Le maître d’école du lieu, en sa qualité de savant, se présenta le premier dans la lice.
— Comment se fait-il donc, Monsieur le Juif-Errant, que vous n’ayez pas de barbe ? Il est dit, dans la complainte de Bruxelles, que vous êtes très barbu, et partout on vous représente avec une grande barbe blanche qui vous descend jusqu’à la ceinture.
— C’était trop salissant, monsieur le maître. J’ai demandé au bon Dieu la permission de ne plus porter cette grande vilaine barbe, et il l’a fait passer dans ma queue.
— Mais, poursuivit le barbacole, comment faites-vous donc pour vous raser, puisque vous ne pouvez vous arrêter.
— Dieu y a pourvu, mon cher monsieur le maître. Chaque matin, il m’envoie le patron des perruquiers sous la forme d’un papillon, qui me rase du bout de son aile, tout en voltigeant autour de moi.
— Mais, monsieur le Juif, poursuivit le maître d’école, le bon Dieu a été bien chiche avec vous en ne mettant à votre disposition que cinq sous à la fois !
— Mon ami, riposta mon oncle en se croisant les bras sur la poitrine et en s’inclinant profondément, bénissons les décrets de Dieu ; c’est probablement qu’il n’avait que cela de monnaie dans sa poche.
— Je voudrais bien savoir, dit le vieux tailleur de l’endroit, comment on a fait pour vous prendre mesure de votre habit, qui vous va pourtant comme un gant, puisque vous n’êtes jamais en repos.
— Vous auriez dû vous apercevoir, vous qui êtes du métier, respectable pique Prune, que cet habit n’est pas fabriqué de la main des hommes ; tous les ans, au premier avril, il me pousse sur le dos un léger habit de serge rouge, et à la Toussaint un habit épais de velours écarlate.
— Alors, dit un gamin, dont la figure espiègle était inondée de tresses blondes, il faut que vous usiez considérablement ; il n’y a pas quinze jours que la Toussaint est passée, et votre habit est déjà tout râpé et tout blanc sur les coutures.
Malheureusement le père du petit philosophe se trouvait tout à côté de lui. « Va-t-en voir à la maison si j’y suis », lui dit-il en lui donnant un coup de pied au derrière ; et il pria mon oncle d’excuser l’impertinence de ce petit garçon auquel son maître d’école négligeait d’apprendre sa religion.
— Messieurs, s’écria le maître d’école, je vous prends tous à témoins et M. le Juif-Errant aussi, que Nicolas porte atteinte à ma réputation ; il attaque continuellement les autorités du village, je m’en vais le prendre par sa langue.
— Oui ! dit Nicolas, en voilà une belle autorité ; attaque-moi quand tu voudras ; je ne serai pas embarrassé pour prouver que j’ai dit vrai ; M. le bailli interrogera Charlot.
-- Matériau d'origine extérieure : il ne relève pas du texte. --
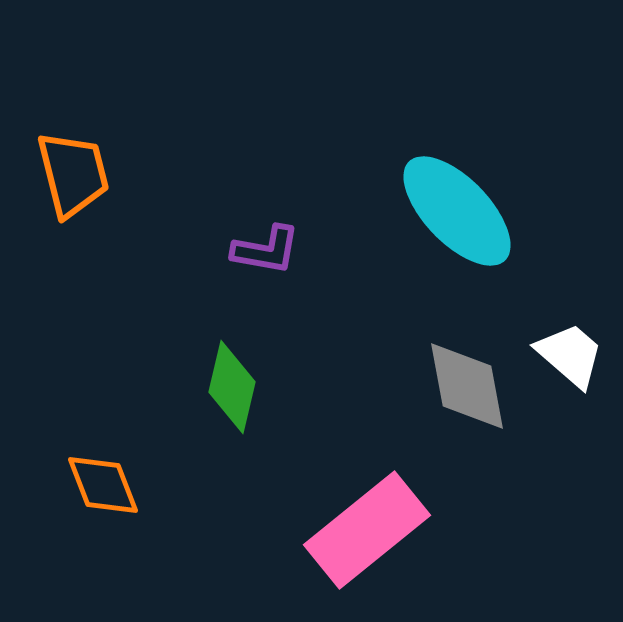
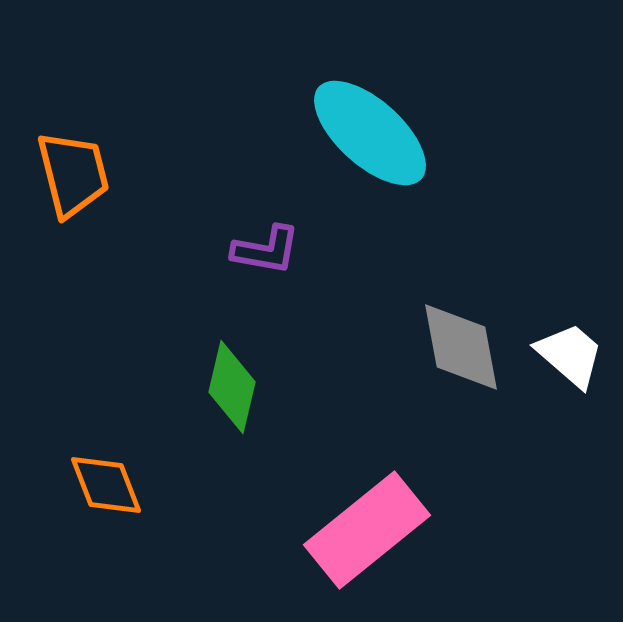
cyan ellipse: moved 87 px left, 78 px up; rotated 4 degrees counterclockwise
gray diamond: moved 6 px left, 39 px up
orange diamond: moved 3 px right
L’autre jour, je lui ai demandé quel était le fils le plus remarquable de Jacob, et il m’a répondu que c’était Pharaon ; la mère Pintot en est témoin.
— Eh ! messieurs, dit mon oncle, ne vous fâchez pas à cause de moi ; je serais désolé que mon arrivée dans ce beau village fût entre vous l’occasion d’un procès ; la laine de mon habit n’est pas encore entièrement poussée, attendu que nous ne sommes qu’à la Saint-Martin ; voilà ce qui a induit le petit Charlot en erreur. M. le maître ignorait cette particularité, et par conséquent il ne pouvait en instruire ses élèves ; j’espère que M. Nicolas est content de cette explication.